La ciencia de la taxonomía, ¿y qué cosa es eso?
Antonio Mijail Pérez ampp@ns.uca.edu.ni
Cuando era estudiante del último año de biología y tuve que decidir a qué dedicaría mi vida profesional, dudé. A pesar que siempre me había ilusionado la idea de dedicarme a la taxonomía, había una enorme propaganda dirigida a los estudiantes de años finales de biología, bioquímica y otras carreras relacionadas, para que se dedicaran a una ciencia nueva muy prometedora: la biología molecular.
Después de escuchar diferentes charlas, cierta conferencista explicó en la facultad que uno de los problemas que tenía la biología molecular era la escasez de una buena taxonomía en los grupos de microorganismos que utilizan como sujeto de estudio.
La taxonomía es la ciencia que estudia, clasifica, nombra y describe la diversidad biológica o biodiversidad. Es muy peculiar porque requiere de un equipamiento moderno: microscopios de alta resolución con cámaras adosadas para dibujar, cámaras fotográficas y calibres digitales para la documentación en imágenes y la medición de estructuras biológicas.
También requiere de un trabajo “arqueológico” de búsqueda bibliográfica, de desempolvar viejos libros para completar la historia de una especie desde la primera vez que fue citada en alguna publicación.
Se dice que hasta el presente se han descrito aproximadamente 1.7 millones de especies diferentes de seres vivos y existen estimaciones de que podrían existir otros 30 millones de especies sin describir. Sin embargo, los expertos con que se cuenta para identificarlas y describirlas son pocos, en particular en los países del llamado tercer mundo, los más ricos en biodiversidad del planeta y donde se necesita urgentemente mucho trabajo sobre conservación y uso sostenible de la diversidad biológica. Algunos autores plantean que aproximadamente el seis por ciento de los taxónomos en activo viven en Asia, África y América Latina, el resto, un 94 por ciento, viven en Europa y Estados Unidos.
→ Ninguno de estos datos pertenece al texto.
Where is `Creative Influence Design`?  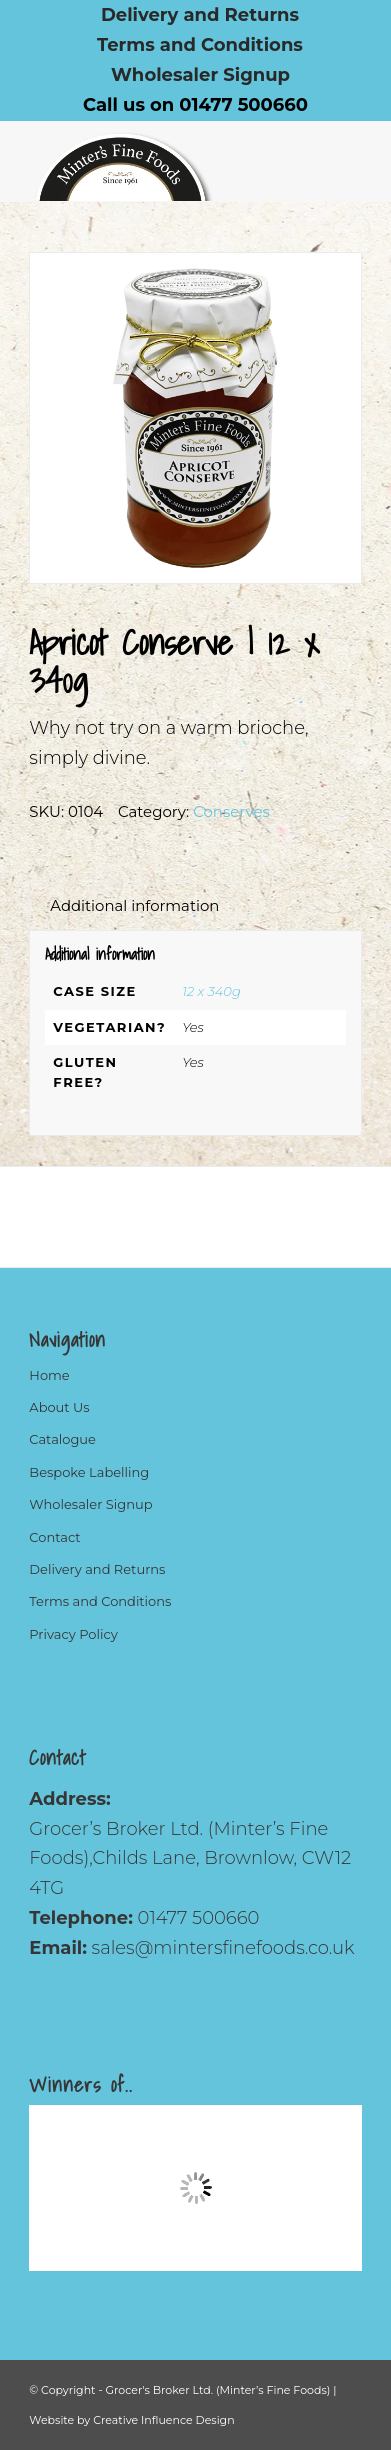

Las diferentes clases de animales, plantas, hongos y microorganismos se denominan “especies”, y para separar unas de otras se les da un nombre que refleja diferencias estructurales, anatómicas y genéticas en los hábitos, en el hábitat y en muchos otros caracteres. El nombre científico es una etiqueta que el taxónomo asigna al ser vivo y que debe ser diferente a las existentes. Esto es importante, ya que los nombres comunes a veces designan dos animales o plantas con el mismo nombre.
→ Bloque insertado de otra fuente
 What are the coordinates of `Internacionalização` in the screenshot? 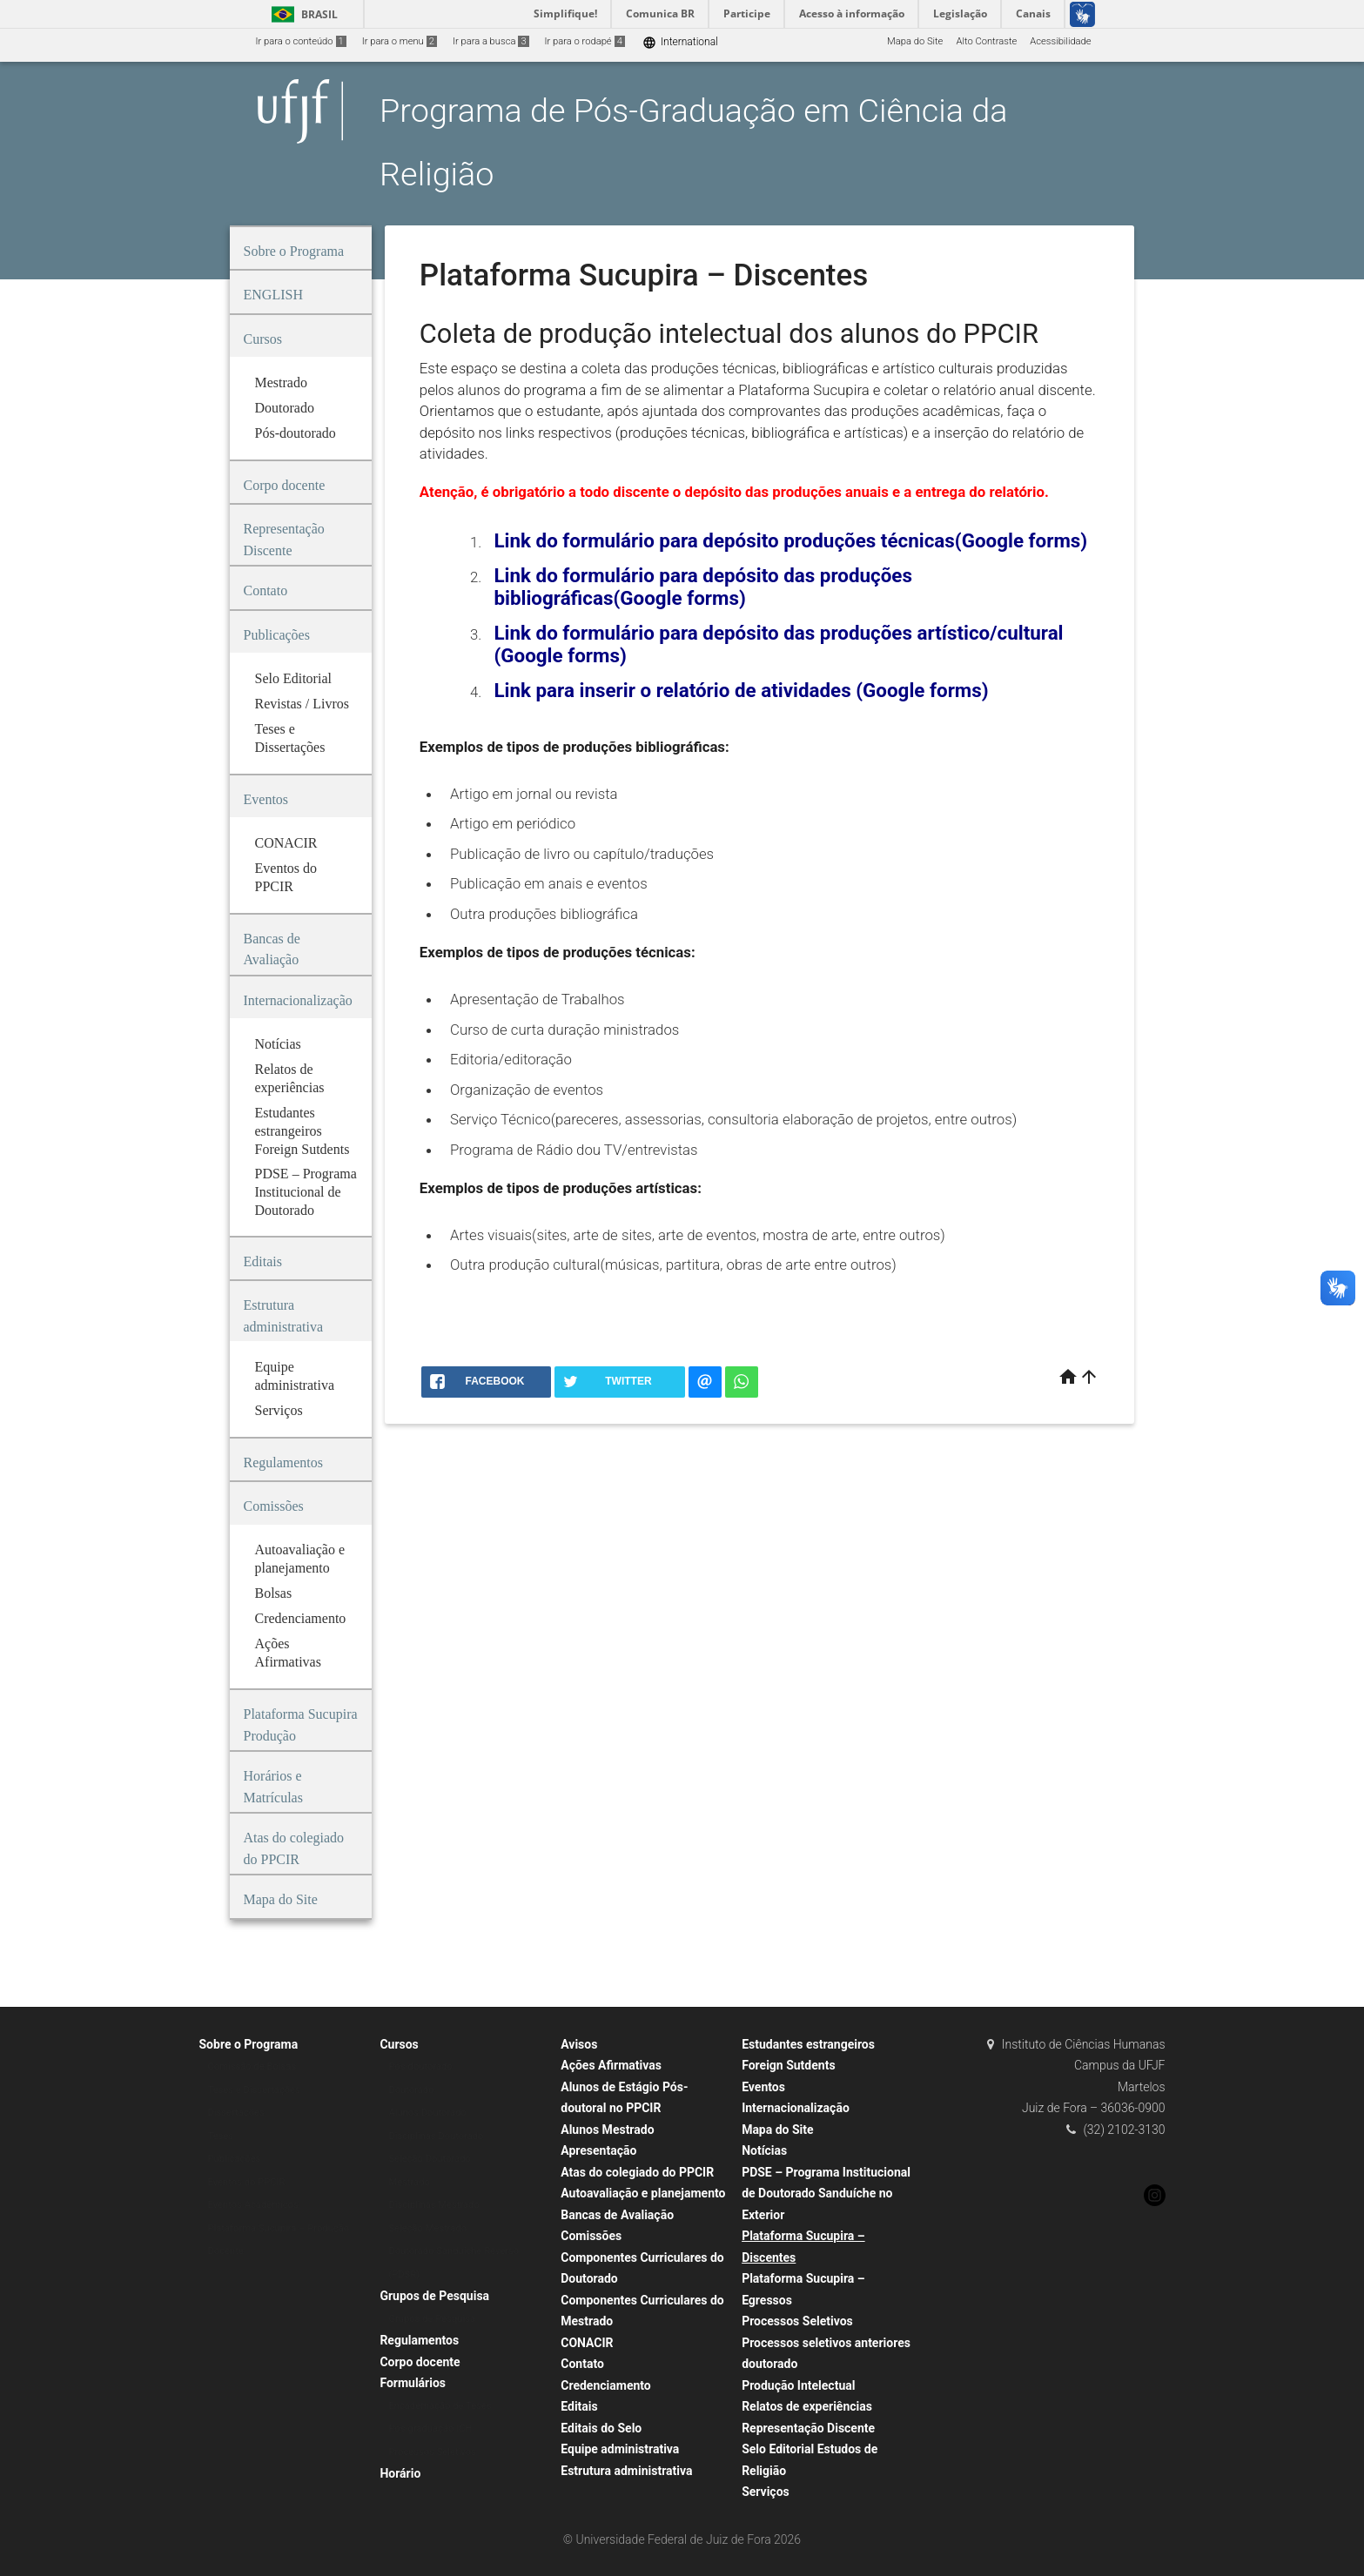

Existe en Nicaragua y en muchos otros países de América Latina, África y Asia, un serio problema que va más allá de la crisis de la taxonomía, que de tan grave ha dado en llamarse “el impedimento taxonómico”, que es el desnivel entre la producción de información básica respecto a los países del primer mundo. Este problema es grave debido a que nuestros países son altamente dependientes de la cooperación externa y los países donantes no apoyan el desarrollo de investigaciones básicas, porque las dan por hechas.
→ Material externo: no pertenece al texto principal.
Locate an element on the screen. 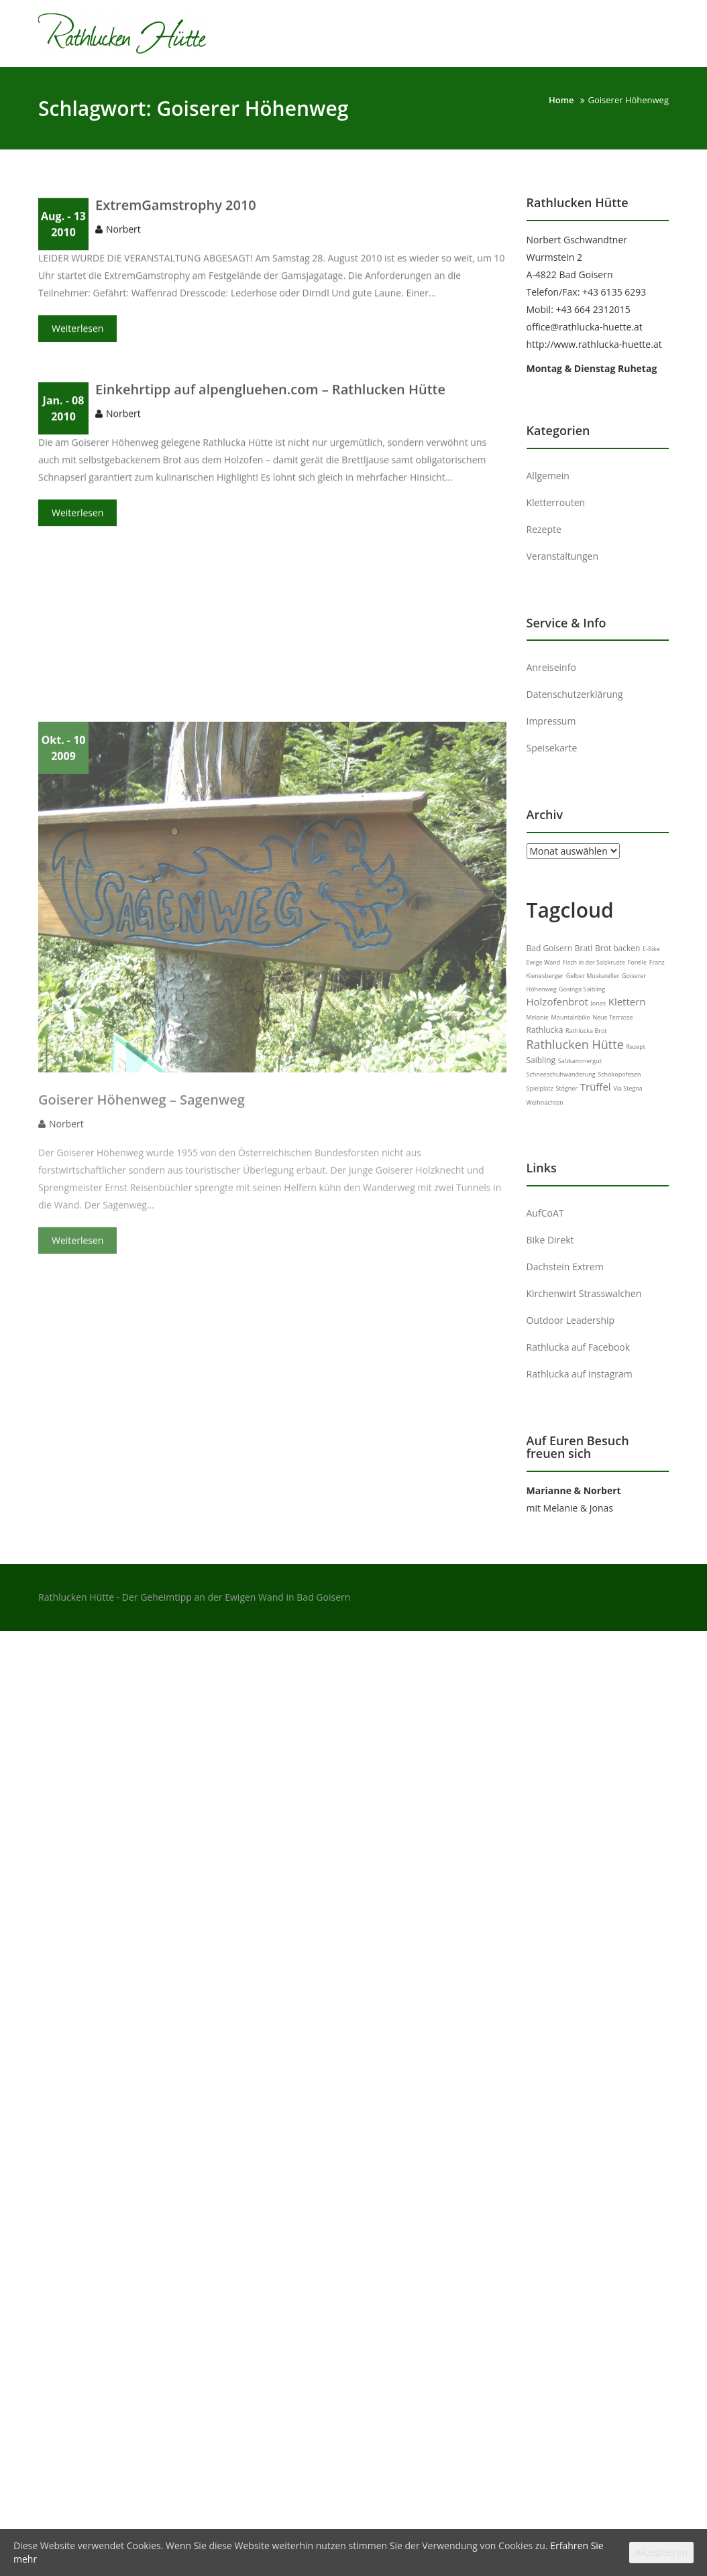  Rezepte is located at coordinates (544, 529).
En la mayoría de convocatorias de investigaciones que se hacen en el país se establece claramente la no-aceptación de proyectos de investigación básica. Para subsanar de alguna manera este problema y vencer el “impedimento taxonómico”, en el más reciente taller de la Iniciativa Mundial para la Taxonomía, que tuvo lugar en Pretoria, Sudáfrica, en julio del 2002, se plantearon los siguientes lineamientos estratégicos: realización de estudios aplicados, elaboración de claves y guías de campo, capacitación de otros sectores y divulgación de los resultados vía Internet.
Estas estrategias pretenden acercar más los taxónomos a la sociedad, que no sean vistos como seres encerrados en laboratorios o haciendo recolectas en el campo para desarrollar proyectos de los que nunca se tienen noticias, sino como científicos que aportan soluciones a problemas muy cercanos a nosotros, como la búsqueda de alimentos alternativos, especies medicinales y especies transmisoras de enfermedades, modelos pedagógicos para estudiantes de diferentes niveles, entre otras.
Creo que con esta nueva perspectiva, más aplicada y más cercana a la sociedad, habrá más estudiantes de último año que se harán la pregunta que me hice yo en su momento, y tal vez tomen la misma decisión.
El autor es director del Centro de Malacología/ Diversidad Animal, Universidad Centroamericana.